Paid $2K for our Class C in April 2006. Put less than 1K into it. Motor/tranny was all sound. Just replaced 2 tires recently but we don't count that. Have the same old stove, AC unit and furnace. Kept the old cabinet face frames and rebuilt the carcasses (boxes). Replaced old RV fridge with 110vAC mini fridge and mini freezer. Replaced old countertop. No flooring in yet but it will be wood parquet (cheap) so I'm on plywood subfloor... need to add a layer of foamboard insulation underneath... the floor got awfully chilly this past winter. New interior wall covering and ceiling covering. Rebuilt part of cabover section (rotted). Rebuilt part of roof (rotted) Patched and resealed exterior roof. Working on patching up exterior skin so I can repaint with a 25 ft paint job (looks okay from 25 ft away
). Need to install my freshwater tank (have it just not installed it) and rework the plumbing so we can fill the tank thru the city water connection.

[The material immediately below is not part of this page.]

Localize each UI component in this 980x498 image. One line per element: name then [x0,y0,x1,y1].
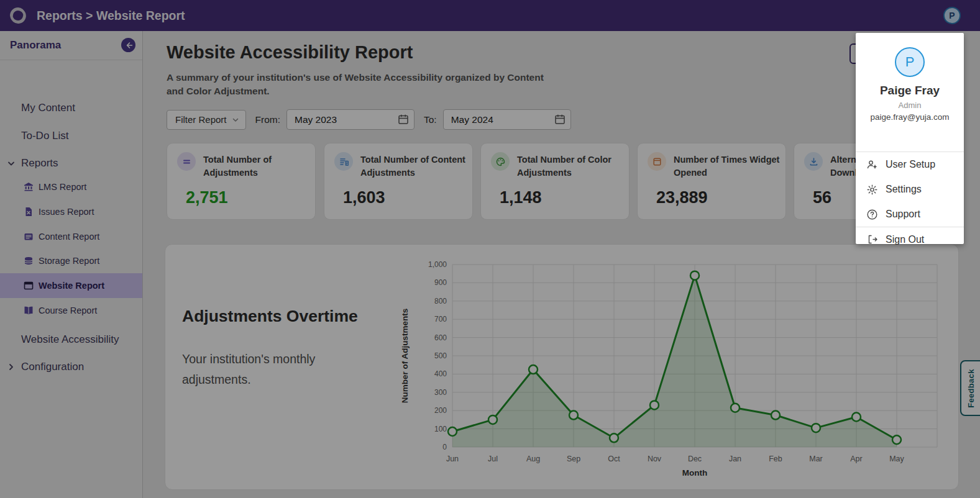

You can spend a fortune rehabing these units. You need to decide how far you want to upgrade and how much you want to spend. Make a list of must do, and want to then a "if we have enough $$ we can..." For us, this is a short term situation (I hope). We have a bus to convert and the Class C is a test subject for many things. One of which is how little (or how much) space we need for some things. I have discovered we need 18" hanging space per person for 8 days worth of clothing. This is much less than I had originally thought. I need more (and better laid out) food/appliance storage space. I NEED a dishwasher... I hate washing dishes. AN ISLAND BED, I'm getting too old to be crawling over someone to get in/out of bed. These are just a few things. Oh, and I need more space to carry more books with me (David will disagree but I really do... books are right up there with oxygen). Get the roof fixed first (it most likely leaks), get the rot out (from the old leaks) and make sure the thing is in running order... You should be able to drive it down the road before you start in the interior stuff. Make sure you check around the windows and doors (even down on the floor) and under the sink/bathroom for rotted areas. Now, go rent "The Money Pit" and be thankful that your RV is small.
The tool to recrimp the pipes is pricey. We have two... one does two pipe sizes and cost us $200 and the one that only does one size pipe cost $100. Make sure that pipe doesn't have a crack in it when you repair. Otherwise you will make the repair and still have the same leak.
And no matter how much money you sink into the RV, YOU WILL NEVER GET THAT MONEY BACK! It's a proven fact, deal with it. That's not why we have all rehabbed older RV's. It usually involves not having RV payments and getting an RV that suits us.